┏━━
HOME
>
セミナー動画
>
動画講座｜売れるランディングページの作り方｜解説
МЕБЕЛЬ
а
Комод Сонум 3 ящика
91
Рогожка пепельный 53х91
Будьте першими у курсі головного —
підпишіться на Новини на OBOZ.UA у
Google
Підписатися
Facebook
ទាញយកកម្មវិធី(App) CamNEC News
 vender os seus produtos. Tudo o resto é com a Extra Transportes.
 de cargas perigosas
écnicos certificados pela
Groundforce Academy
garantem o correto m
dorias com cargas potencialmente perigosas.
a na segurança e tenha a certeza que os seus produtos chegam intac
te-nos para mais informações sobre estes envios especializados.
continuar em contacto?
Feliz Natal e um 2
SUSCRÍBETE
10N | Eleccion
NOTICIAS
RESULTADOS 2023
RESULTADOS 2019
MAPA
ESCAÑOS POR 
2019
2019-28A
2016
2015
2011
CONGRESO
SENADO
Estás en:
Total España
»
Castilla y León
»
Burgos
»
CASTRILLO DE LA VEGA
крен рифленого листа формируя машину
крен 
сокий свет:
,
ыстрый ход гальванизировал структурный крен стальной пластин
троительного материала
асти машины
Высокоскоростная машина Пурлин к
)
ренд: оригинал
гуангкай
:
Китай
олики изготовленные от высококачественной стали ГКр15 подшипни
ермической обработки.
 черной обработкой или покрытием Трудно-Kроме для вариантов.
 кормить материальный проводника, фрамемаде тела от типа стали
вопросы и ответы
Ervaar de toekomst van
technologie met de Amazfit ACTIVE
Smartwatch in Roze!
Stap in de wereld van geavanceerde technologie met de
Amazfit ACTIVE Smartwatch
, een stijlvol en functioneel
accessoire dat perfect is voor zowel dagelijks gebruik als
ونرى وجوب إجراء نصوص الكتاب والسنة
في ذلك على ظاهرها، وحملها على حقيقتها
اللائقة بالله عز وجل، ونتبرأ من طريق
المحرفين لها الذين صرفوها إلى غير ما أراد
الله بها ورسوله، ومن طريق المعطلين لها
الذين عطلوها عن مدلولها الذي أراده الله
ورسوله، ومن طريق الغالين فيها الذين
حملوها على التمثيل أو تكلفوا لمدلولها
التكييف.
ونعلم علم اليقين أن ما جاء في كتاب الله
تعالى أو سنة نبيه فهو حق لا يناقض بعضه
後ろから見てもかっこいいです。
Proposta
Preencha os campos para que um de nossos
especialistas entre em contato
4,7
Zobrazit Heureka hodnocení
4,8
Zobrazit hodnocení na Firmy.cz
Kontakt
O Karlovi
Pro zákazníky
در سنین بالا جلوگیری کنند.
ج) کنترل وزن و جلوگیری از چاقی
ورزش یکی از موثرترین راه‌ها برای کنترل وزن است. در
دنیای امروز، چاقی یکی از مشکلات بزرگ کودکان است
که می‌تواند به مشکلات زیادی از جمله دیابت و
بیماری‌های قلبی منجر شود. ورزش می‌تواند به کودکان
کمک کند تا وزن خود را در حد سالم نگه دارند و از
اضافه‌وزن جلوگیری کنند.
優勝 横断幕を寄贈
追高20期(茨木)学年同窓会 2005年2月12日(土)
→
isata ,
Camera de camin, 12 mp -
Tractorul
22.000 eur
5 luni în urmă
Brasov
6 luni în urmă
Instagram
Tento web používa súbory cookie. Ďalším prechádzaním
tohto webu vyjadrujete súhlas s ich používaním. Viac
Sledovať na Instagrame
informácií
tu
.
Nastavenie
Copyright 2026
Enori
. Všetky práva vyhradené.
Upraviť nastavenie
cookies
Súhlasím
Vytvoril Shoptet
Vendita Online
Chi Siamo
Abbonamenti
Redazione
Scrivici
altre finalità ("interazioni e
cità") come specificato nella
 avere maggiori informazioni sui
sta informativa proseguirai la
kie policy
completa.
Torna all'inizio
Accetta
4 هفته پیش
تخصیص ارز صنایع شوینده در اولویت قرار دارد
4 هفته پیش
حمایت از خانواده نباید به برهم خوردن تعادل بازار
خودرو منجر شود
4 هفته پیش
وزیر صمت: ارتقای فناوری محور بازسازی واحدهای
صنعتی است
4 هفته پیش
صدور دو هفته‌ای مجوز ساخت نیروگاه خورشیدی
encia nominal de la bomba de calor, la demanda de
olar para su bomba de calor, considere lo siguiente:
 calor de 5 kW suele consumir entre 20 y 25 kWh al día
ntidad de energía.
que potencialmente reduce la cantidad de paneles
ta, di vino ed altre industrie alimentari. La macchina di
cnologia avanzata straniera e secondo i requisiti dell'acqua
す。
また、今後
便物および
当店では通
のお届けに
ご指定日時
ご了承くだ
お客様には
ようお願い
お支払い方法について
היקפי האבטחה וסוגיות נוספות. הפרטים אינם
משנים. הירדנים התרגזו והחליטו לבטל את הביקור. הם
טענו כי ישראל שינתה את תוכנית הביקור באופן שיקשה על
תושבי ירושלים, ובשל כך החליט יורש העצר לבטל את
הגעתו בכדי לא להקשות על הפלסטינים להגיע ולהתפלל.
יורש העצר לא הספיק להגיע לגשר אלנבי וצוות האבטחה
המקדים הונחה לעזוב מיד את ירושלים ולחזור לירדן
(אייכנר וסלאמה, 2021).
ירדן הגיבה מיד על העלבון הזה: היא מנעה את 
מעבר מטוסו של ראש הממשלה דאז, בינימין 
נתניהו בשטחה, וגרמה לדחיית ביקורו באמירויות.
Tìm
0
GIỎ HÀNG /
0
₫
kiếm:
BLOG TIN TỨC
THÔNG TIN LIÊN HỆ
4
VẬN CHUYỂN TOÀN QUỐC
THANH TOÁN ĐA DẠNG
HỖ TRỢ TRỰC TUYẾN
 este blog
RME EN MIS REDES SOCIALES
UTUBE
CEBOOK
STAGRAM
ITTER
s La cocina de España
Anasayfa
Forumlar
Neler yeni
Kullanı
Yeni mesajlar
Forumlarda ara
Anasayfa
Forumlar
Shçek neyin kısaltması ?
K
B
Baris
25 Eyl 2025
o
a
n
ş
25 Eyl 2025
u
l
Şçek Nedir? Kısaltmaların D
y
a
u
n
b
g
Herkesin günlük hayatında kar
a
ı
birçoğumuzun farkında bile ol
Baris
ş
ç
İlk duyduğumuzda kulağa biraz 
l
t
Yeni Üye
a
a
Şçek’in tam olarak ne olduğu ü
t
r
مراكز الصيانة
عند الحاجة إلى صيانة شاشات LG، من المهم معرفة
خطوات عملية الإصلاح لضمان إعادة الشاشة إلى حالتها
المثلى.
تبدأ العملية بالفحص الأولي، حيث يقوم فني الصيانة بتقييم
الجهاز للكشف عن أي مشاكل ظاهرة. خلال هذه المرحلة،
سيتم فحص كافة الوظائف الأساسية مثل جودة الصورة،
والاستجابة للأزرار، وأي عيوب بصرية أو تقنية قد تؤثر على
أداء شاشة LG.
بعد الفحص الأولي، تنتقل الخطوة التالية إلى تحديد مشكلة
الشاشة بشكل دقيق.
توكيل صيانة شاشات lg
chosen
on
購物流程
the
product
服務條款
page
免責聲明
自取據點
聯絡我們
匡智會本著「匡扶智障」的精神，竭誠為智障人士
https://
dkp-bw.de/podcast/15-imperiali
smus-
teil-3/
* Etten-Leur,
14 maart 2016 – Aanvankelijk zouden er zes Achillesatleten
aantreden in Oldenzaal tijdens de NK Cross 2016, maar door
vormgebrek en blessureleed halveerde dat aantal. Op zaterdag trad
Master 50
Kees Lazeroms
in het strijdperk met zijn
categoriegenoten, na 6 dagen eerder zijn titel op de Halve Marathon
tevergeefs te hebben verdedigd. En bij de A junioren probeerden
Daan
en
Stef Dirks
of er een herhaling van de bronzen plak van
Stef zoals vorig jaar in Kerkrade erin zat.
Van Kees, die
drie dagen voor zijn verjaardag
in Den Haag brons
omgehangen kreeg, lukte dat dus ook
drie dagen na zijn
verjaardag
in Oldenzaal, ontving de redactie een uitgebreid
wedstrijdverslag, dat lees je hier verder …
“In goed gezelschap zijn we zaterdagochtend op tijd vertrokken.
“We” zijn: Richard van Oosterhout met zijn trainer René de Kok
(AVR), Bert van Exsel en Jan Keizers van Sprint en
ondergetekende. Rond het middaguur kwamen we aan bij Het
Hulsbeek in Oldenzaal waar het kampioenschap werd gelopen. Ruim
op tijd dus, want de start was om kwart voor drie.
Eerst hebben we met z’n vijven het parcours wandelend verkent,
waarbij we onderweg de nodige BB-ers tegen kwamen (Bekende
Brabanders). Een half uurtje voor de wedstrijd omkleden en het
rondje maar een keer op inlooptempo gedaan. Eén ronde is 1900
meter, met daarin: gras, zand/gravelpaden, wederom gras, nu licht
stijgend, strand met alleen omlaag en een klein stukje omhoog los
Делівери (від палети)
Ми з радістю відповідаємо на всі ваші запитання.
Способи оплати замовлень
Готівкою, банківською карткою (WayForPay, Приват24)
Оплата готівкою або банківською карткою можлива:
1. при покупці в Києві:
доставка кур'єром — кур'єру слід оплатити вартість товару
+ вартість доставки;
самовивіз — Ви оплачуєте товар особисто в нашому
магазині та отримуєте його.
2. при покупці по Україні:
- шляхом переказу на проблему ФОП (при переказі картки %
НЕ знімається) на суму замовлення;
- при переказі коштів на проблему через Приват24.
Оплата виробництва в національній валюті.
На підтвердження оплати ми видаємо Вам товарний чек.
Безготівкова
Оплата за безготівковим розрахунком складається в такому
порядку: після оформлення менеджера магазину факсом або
┗━━
Beginning at the top of the data, extract each line through the line containing "ج) کنترل وزن و جلوگیری از چاقی" and return those lines exactly, with nothing added.

HOME
>
セミナー動画
>
動画講座｜売れるランディングページの作り方｜解説
МЕБЕЛЬ
а
Комод Сонум 3 ящика
91
Рогожка пепельный 53х91
Будьте першими у курсі головного —
підпишіться на Новини на OBOZ.UA у
Google
Підписатися
Facebook
ទាញយកកម្មវិធី(App) CamNEC News
 vender os seus produtos. Tudo o resto é com a Extra Transportes.
 de cargas perigosas
écnicos certificados pela
Groundforce Academy
garantem o correto m
dorias com cargas potencialmente perigosas.
a na segurança e tenha a certeza que os seus produtos chegam intac
te-nos para mais informações sobre estes envios especializados.
continuar em contacto?
Feliz Natal e um 2
SUSCRÍBETE
10N | Eleccion
NOTICIAS
RESULTADOS 2023
RESULTADOS 2019
MAPA
ESCAÑOS POR 
2019
2019-28A
2016
2015
2011
CONGRESO
SENADO
Estás en:
Total España
»
Castilla y León
»
Burgos
»
CASTRILLO DE LA VEGA
крен рифленого листа формируя машину
крен 
сокий свет:
,
ыстрый ход гальванизировал структурный крен стальной пластин
троительного материала
асти машины
Высокоскоростная машина Пурлин к
)
ренд: оригинал
гуангкай
:
Китай
олики изготовленные от высококачественной стали ГКр15 подшипни
ермической обработки.
 черной обработкой или покрытием Трудно-Kроме для вариантов.
 кормить материальный проводника, фрамемаде тела от типа стали
вопросы и ответы
Ervaar de toekomst van
technologie met de Amazfit ACTIVE
Smartwatch in Roze!
Stap in de wereld van geavanceerde technologie met de
Amazfit ACTIVE Smartwatch
, een stijlvol en functioneel
accessoire dat perfect is voor zowel dagelijks gebruik als
ونرى وجوب إجراء نصوص الكتاب والسنة
في ذلك على ظاهرها، وحملها على حقيقتها
اللائقة بالله عز وجل، ونتبرأ من طريق
المحرفين لها الذين صرفوها إلى غير ما أراد
الله بها ورسوله، ومن طريق المعطلين لها
الذين عطلوها عن مدلولها الذي أراده الله
ورسوله، ومن طريق الغالين فيها الذين
حملوها على التمثيل أو تكلفوا لمدلولها
التكييف.
ونعلم علم اليقين أن ما جاء في كتاب الله
تعالى أو سنة نبيه فهو حق لا يناقض بعضه
後ろから見てもかっこいいです。
Proposta
Preencha os campos para que um de nossos
especialistas entre em contato
4,7
Zobrazit Heureka hodnocení
4,8
Zobrazit hodnocení na Firmy.cz
Kontakt
O Karlovi
Pro zákazníky
در سنین بالا جلوگیری کنند.
ج) کنترل وزن و جلوگیری از چاقی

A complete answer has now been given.